Albuquerque’s ATS unveils new look
Overland Park, Kan. — When the new year rolled around, Automotive Test Solutions (ATS) in Albuquerque, N.M. decided after 15 years that it was time to unveil a new look for its company’s trade show appearance.
The change from yellow to a bright blue was apparently a success – especially at the Vision Hi-Tech Training & Expo in Overland Park, Kan., last month, where ATS won the award for best booth under 300 square feet.
“We feel the new look better represents the quality and professionalism of our products,” said Lynnie Thompson, who is co-owner of ATS with her husband Bernie and co-partners, Neal and Kristin Pederson.
There was some trepidation about the new look – especially since the company’s prior color had always been yellow and had also been well-received prior to the change, Thompson said. ATS has won the best booth award at the expo four times, counting this year, she said.
“Before, everyone knew to look for the yellow booth,” Lynnie Thompson said. “This year, we didn’t know what to expect.”
The new bright blue color highlighted ATS’ new booth design, which went over well at the expo. “It’s really opened up our booth,” she said. “It’s more inviting and the traffic has increased.”
ATS didn’t get its start more than a dozen years ago in an automotive shop, but instead on the ski slopes of Los Alamos, N.M., where longtime friends Neal Thompson and Neal Pederson discussed automotive diagnostic and training equipment when they weren’t snowboarding.

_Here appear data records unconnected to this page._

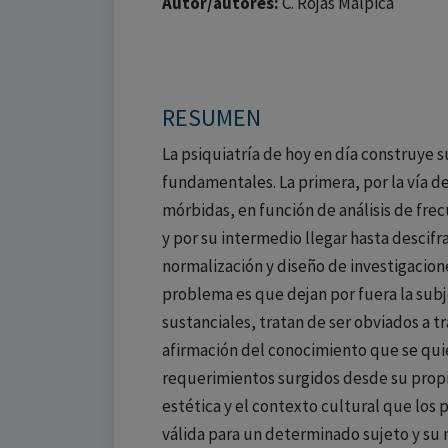
Autor/autores:
C. Rojas Malpica
RESUMEN
La psiquiatría de hoy en día construye 
fundamentales. La primera, por la vía d
mórbidas, en función de análisis de fre
y por su intermedio llegar hasta descif
normalización y diseño de investigacion
problema es que dejan por fuera la subj
sustanciales, tratan de ser obviados a t
afirmación del conocimiento que se quie
requerimientos surgidos desde su propi
estética y el contexto cultural que los
válida para un determinado sujeto y su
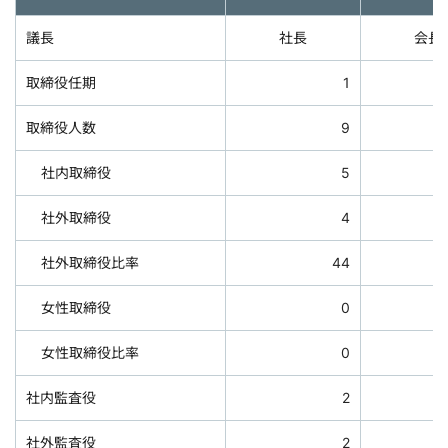
議長
社長
会長
取締役任期
1
取締役人数
9
社内取締役
5
社外取締役
4
社外取締役比率
44
女性取締役
0
女性取締役比率
0
社内監査役
2
社外監査役
2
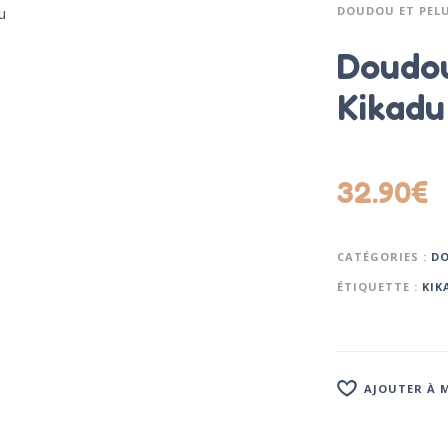
DOUDOU ET PEL
Doudou
Kikadu
32.90
€
CATÉGORIES :
D
ÉTIQUETTE :
KIK
AJOUTER À M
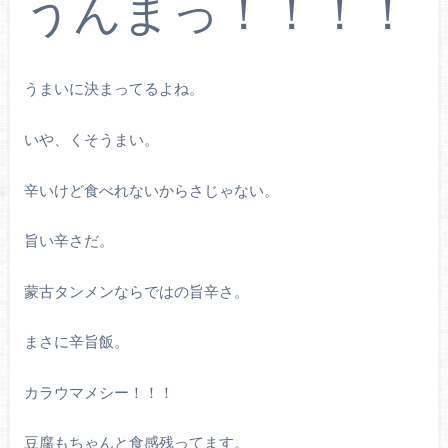
うんまっ！！！！
うまいに決まってるよね。
いや、くそうまい。
辛いけど食べれないからさじゃない。
旨い辛さだ。
蒙古タンメンならではの旨辛さ。
まさに辛旨飯。
カラウマメシー！！！
豆腐もちゃんと食感残ってます。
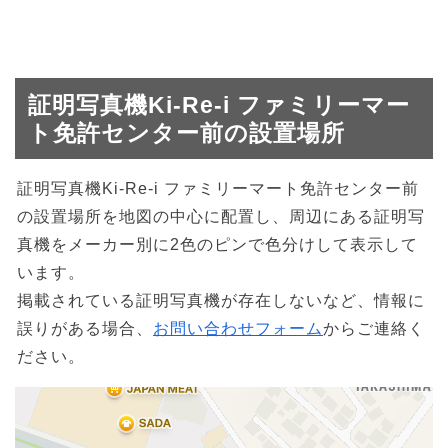
証明写真機Ki-Re-i ファミリーマー
ト免許センター前の設置場所
証明写真機Ki-Re-i ファミリーマート免許センター前
の設置場所を地図の中心に配置し、周辺にある証明写
真機をメーカー別に2色のピンで色分けして表示して
います。
掲載されている証明写真機が存在しないなど、情報に
誤りがある場合、
お問い合わせフォーム
からご連絡く
ださい。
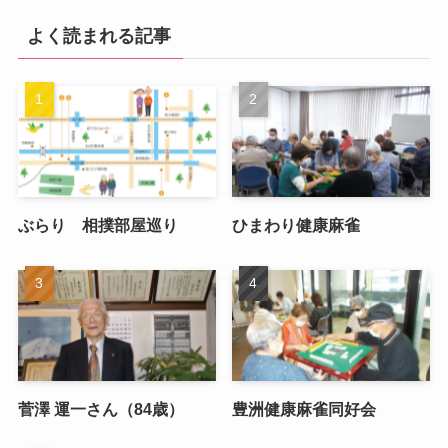
よく読まれる記事
ぶらり 相撲部屋巡り
ひまわり健康麻雀
菅澤 運一さん（84歳）
豊洲健康麻雀同好会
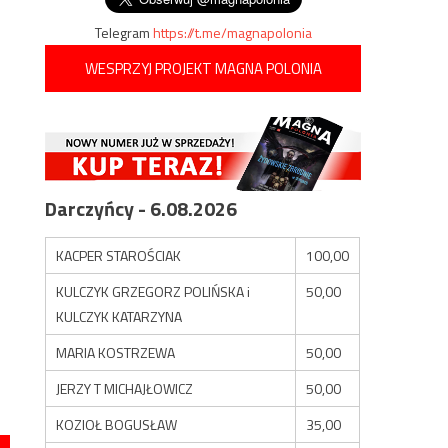
Telegram
https://t.me/magnapolonia
WESPRZYJ PROJEKT MAGNA POLONIA
Darczyńcy - 6.08.2026
KACPER STAROŚCIAK
100,00
KULCZYK GRZEGORZ POLIŃSKA i
50,00
KULCZYK KATARZYNA
MARIA KOSTRZEWA
50,00
JERZY T MICHAJŁOWICZ
50,00
KOZIOŁ BOGUSŁAW
35,00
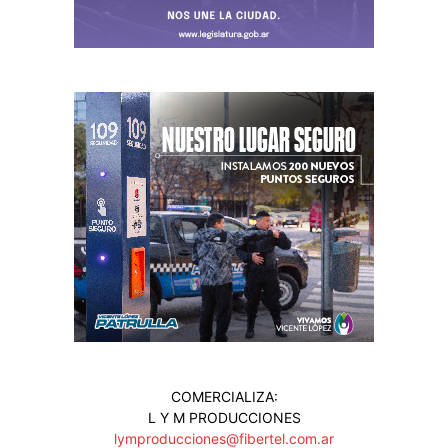
COMERCIALIZA:
L Y M PRODUCCIONES
lymproducciones@fibertel.com.ar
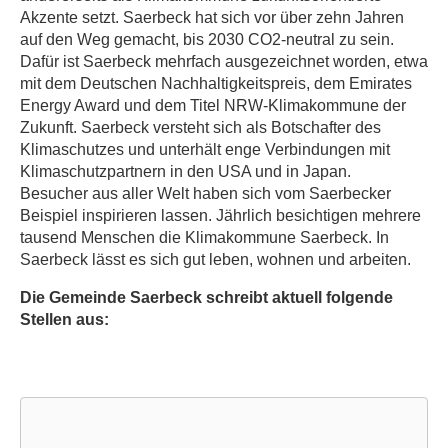
Akzente setzt. Saerbeck hat sich vor über zehn Jahren
auf den Weg gemacht, bis 2030 CO2-neutral zu sein.
Dafür ist Saerbeck mehrfach ausgezeichnet worden, etwa
mit dem Deutschen Nachhaltigkeitspreis, dem Emirates
Energy Award und dem Titel NRW-Klimakommune der
Zukunft. Saerbeck versteht sich als Botschafter des
Klimaschutzes und unterhält enge Verbindungen mit
Klimaschutzpartnern in den USA und in Japan.
Besucher aus aller Welt haben sich vom Saerbecker
Beispiel inspirieren lassen. Jährlich besichtigen mehrere
tausend Menschen die Klimakommune Saerbeck. In
Saerbeck lässt es sich gut leben, wohnen und arbeiten.
Die Gemeinde Saerbeck schreibt aktuell folgende
Stellen aus:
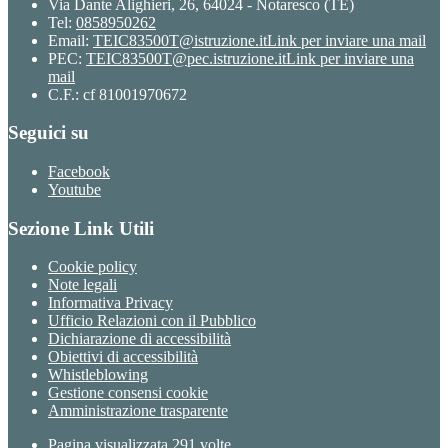
Via Dante Alighieri, 26, 64024 - Notaresco (TE)
Tel:
0858950262
Email:
TEIC83500T@istruzione.it
Link per inviare una mail
PEC:
TEIC83500T@pec.istruzione.it
Link per inviare una
mail
C.F.: cf 81001970672
Seguici su
Facebook
Youtube
Sezione Link Utili
Cookie policy
Note legali
Informativa Privacy
Ufficio Relazioni con il Pubblico
Dichiarazione di accessibilità
Obiettivi di accessibilità
Whistleblowing
Gestione consensi cookie
Amministrazione trasparente
Pagina visualizzata
291
volte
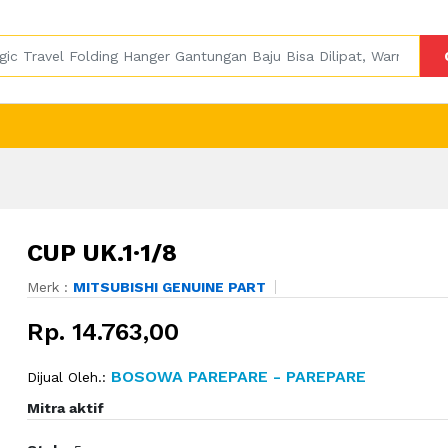
CUP UK.1·1/8
Merk :
MITSUBISHI GENUINE PART
Rp. 14.763,00
BOSOWA PAREPARE - PAREPARE
Dijual Oleh.:
Mitra aktif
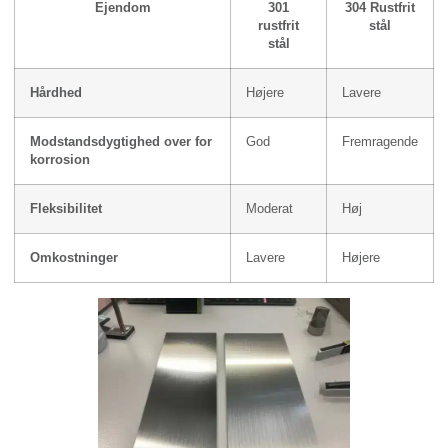
Ejendom
301
304 Rustfrit
rustfrit
stål
stål
Hårdhed
Højere
Lavere
Modstandsdygtighed over for
God
Fremragende
korrosion
Fleksibilitet
Moderat
Høj
Omkostninger
Lavere
Højere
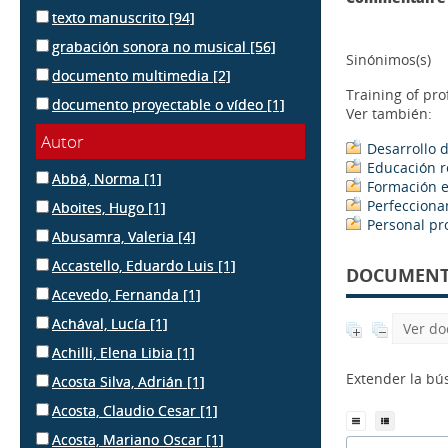
texto manuscrito
[94]
grabación sonora no musical
[56]
Sinónimos(s)
documento multimedia
[2]
Training of pro
documento proyectable o vídeo
[1]
Ver también:
Autor
Desarrollo d
Educación r
Abbá, Norma
[1]
Formación e
Perfecciona
Aboites, Hugo
[1]
Personal pr
Abusamra, Valeria
[4]
Accastello, Eduardo Luis
[1]
DOCUMENTS
Acevedo, Fernanda
[1]
Achával, Lucía
[1]
Ver do
Achilli, Elena Libia
[1]
Extender la b
Acosta Silva, Adrián
[1]
Acosta, Claudio Cesar
[1]
Acosta, Mariano Oscar
[1]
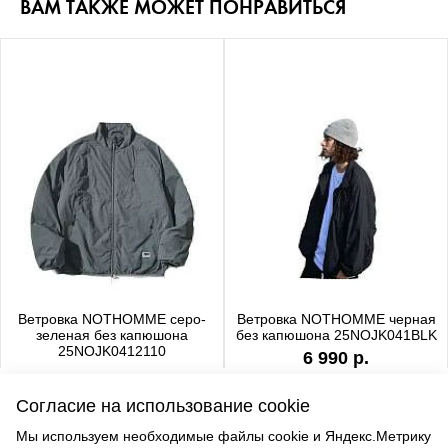
ВАМ ТАКЖЕ МОЖЕТ ПОНРАВИТЬСЯ
Ветровка NOTHOMME серо-
Ветровка NOTHOMME черная
зеленая без капюшона
без капюшона 25NOJK041BLK
25NOJK0412110
6 990 р.
6 990 р.
Согласие на использование cookie
Мы используем необходимые файлы cookie и Яндекс.Метрику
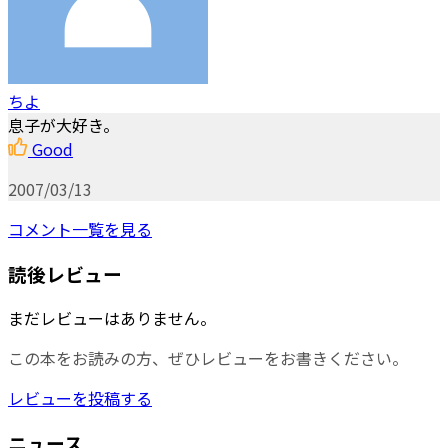
ちよ
息子が大好き。
Good
2007/03/13
コメント一覧を見る
読後レビュー
まだレビューはありません。
この本をお読みの方、ぜひレビューをお書きください。
レビューを投稿する
ニュース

After several years of trying to get ATS off the ground, Thompson and Pederson began to see results. Now with more than 20 patents on cutting-edge tools that make possible what was once thought of as impossible, including checking the camshaft timing through the spark plug hole with a pressure transducer, test driving the vehicle with one of the shop’s scan tools and running a volumetric efficiency test and comparing it to a Total Fuel Trim (TFT) test, allowing a technician to be able to diagnose difficult driveability problems within minutes.
Thompson and Pederson now say their early years of hard work have paid off. “We have designed diagnostic equipment that really works,” Thompson said. “We have customers who are excited about working on cars again.”
ATS offers an entire diagnostic suite. Each innovative product works in sync with each other to provide a powerful diagnostic platform and is backed by live product support, Thompson said. ATS can log into a shop’s computer and help employees one-on-one in their own shop to learn how to successfully use the ATS diagnostic equipment from the people who designed and built it, Thompson said.
ATS’ product line is designed and built in the U.S., and whenever possible, ATS uses manufacturers and suppliers who are also in the United States. ATS’ products are assembled and tested in Albuquerque.
ATS’ diagnostic equipment platform consists of: EScan Pro driveability, EScope Pro Channel Dual Time Base Oscilloscope, IEA Intelligent Engine Analyzer, Bullseye Leak Detector, iGas Intelligent Gas analyzer, and the IC inspection camera.
Thompson, a successful shop owner and technician, has been using the oscilloscopes since the early 1980s. He said he has always been adamant about diagnosing vehicles correctly and became frustrated when hiring technicians for his shop. “I had ASE master technicians who didn’t have basic troubleshooting skills,” he said. In 1996, Thompson started designing what would become ATS’ first tool, the ETrainer, to train his employees, and soon began teaching classes on basic electronics.
Pederson, an electrical engineer and a computer programmer, has a successful business developing control systems for projects such as nuclear reactors and linear particle accelerators. Pederson received his master’s degree in electrical engineering in 1992 from Northwestern Polytechnic University with top honors. “Although my degree was in electrical engineering, I began writing control and data acquisition software in the early 1990s,” he said. “Combining my electronics knowledge with programming accelerated my approach to developing complete computer-based control and monitoring systems.”